第402話 魔女再び

「あのよつな不完全なものと一緒にしないで欲しいものだな」


「ばかな……不死身だとでもいうのか!?」


 マリュークスは虚勢を張ってみた。実のところ不死身ではないが簡単に死ぬような体ではないことは事実だ。


 しかし攻撃を受ければダメージはあるし痛みも受ける。だが傷ついた体は瞬時に元へと戻ってしまうので実質不死身に近い。


 だがそれでも現状、無詠唱で魔法を行使できるゾルディ相手に不利なのは否めない。


「ではこれはどうだ? アシッドクラウド!」


 エイミィの紅葉のような手の平から放たれた雨雲のような煙がマリュークスを包んだ。


 全身が焼かれるような痛みに彼は悶絶して転げ回る。同時にゾルディの勘の良さに舌を巻いた。
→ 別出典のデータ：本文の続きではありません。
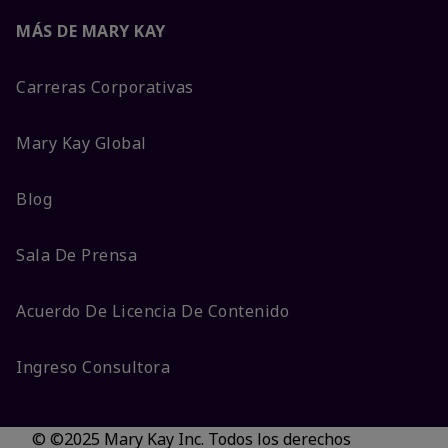
MÁS DE MARY KAY
Carreras Corporativas
Mary Kay Global
Blog
Sala De Prensa
Acuerdo De Licencia De Contenido
Ingreso Consultora
© ©2025 Mary Kay Inc. Todos los derechos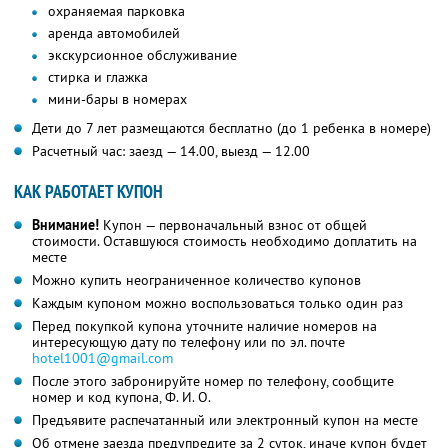
охраняемая парковка
аренда автомобилей
экскурсионное обслуживание
стирка и глажка
мини-бары в номерах
Дети до 7 лет размещаются бесплатно (до 1 ребенка в номере)
Расчетный час: заезд — 14.00, выезд — 12.00
КАК РАБОТАЕТ КУПОН
Внимание!
Купон — первоначальный взнос от общей
стоимости. Оставшуюся стоимость необходимо доплатить на
месте
Можно купить неограниченное количество купонов
Каждым купоном можно воспользоваться только один раз
Перед покупкой купона уточните наличие номеров на
интересующую дату по телефону или по эл. почте
hotel1001@gmail.com
После этого забронируйте номер по телефону, сообщите
номер и код купона, Ф. И. О.
Предъявите распечатанный или электронный купон на месте
Об отмене заезда предупредите за 2 суток, иначе купон будет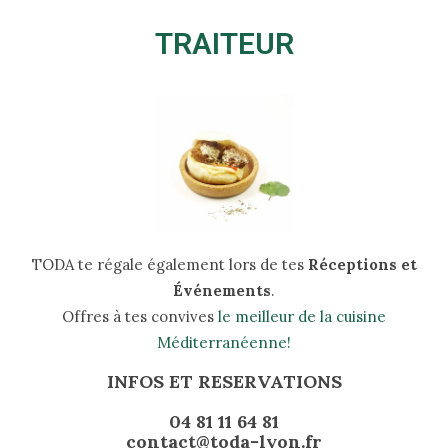
TRAITEUR
TODA te régale également lors de tes
Réceptions et
Événements
.
Offres à tes convives
le meilleur de la cuisine
Méditerranéenne!
INFOS ET RESERVATIONS
04 81 11 64 81
contact@toda-lyon.fr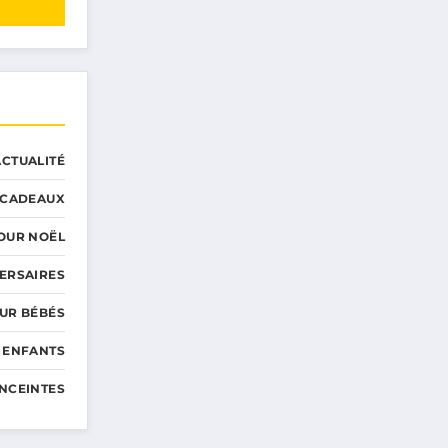
ACTUALITÉ
CADEAUX
OUR NOËL
ERSAIRES
UR BÉBÉS
 ENFANTS
NCEINTES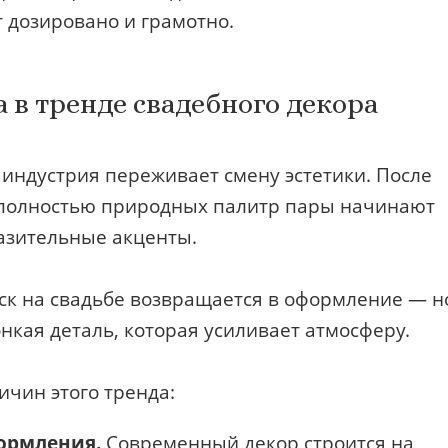
т дозировано и грамотно.
 в тренде свадебного декора
 индустрия переживает смену эстетики. После
и полностью природных палитр пары начинают
азительные акценты.
ск на свадьбе возвращается в оформление — н
онкая деталь, которая усиливает атмосферу.
чин этого тренда:
ормления.
Современный декор строится на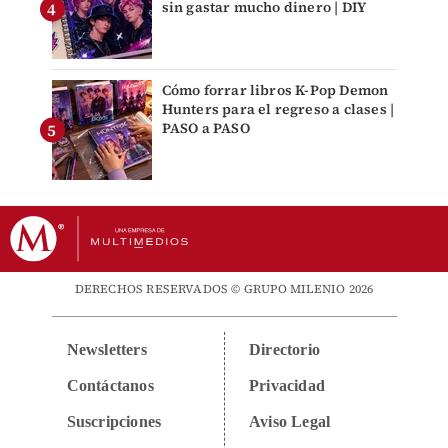
sin gastar mucho dinero | DIY
Cómo forrar libros K-Pop Demon
Hunters para el regreso a clases |
PASO a PASO
DERECHOS RESERVADOS © GRUPO MILENIO 2026
Newsletters
Directorio
Contáctanos
Privacidad
Suscripciones
Aviso Legal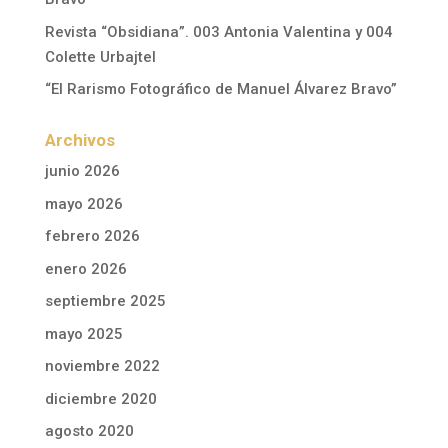
Revista “Obsidiana”. 003 Antonia Valentina y 004
Colette Urbajtel
“El Rarismo Fotográfico de Manuel Álvarez Bravo”
Archivos
junio 2026
mayo 2026
febrero 2026
enero 2026
septiembre 2025
mayo 2025
noviembre 2022
diciembre 2020
agosto 2020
 焼け爛れる体は瞬時に修復されてしまうが再び焼かれてしまい、つど痛みを伴う。


 マリュークスの体は傷つくと即座に元に戻ろうと修復する力が働くがこれは彼に施されている魔法によるものだ。そしてこの魔法は老いにも影響を与えるため彼らを不老としていた。


 ゾルディには2つの魔法が働いてるかのように見えるが元は一つなのだ。また、この魔法は帝国時代にはなかったものであるがゆえ、ゾルディにとっては未知の力に等しい。


 しかしこの魔法にも弱点はある。魔法の発動元である胸に埋め込まれた魔石が破壊されると能力は失われてしまう。


 すなわち彼にとって魔石が破壊は死と同意語である。


 げに恐ろしいのはゾルディがその事実を分かっていないにも関わらず、勘で不利な攻撃を選択してきたことだ。


 酸のガスにより胸からむき出しとなっている魔石が破壊されればマリュークスも一貫の終わりである。彼は転がりつつガスから逃れようとするがガスは彼にまとわりついた。


「むおおおお!」


 両手で魔石を隠して痛みに耐えるとアシッドクラウド魔法の効果が切れてガスは晴れてゆく。悔しさで腸が煮えくりかえりそうな感情を抑えて逃げ口を探した。


「これでも死なぬか!?」


 ゾルディは困惑して動揺した。彼女は殺せる可能性のありそうな魔法を記憶のライブラリより探そうとする。繰り出せる魔力にも限度があるため無闇には使えない。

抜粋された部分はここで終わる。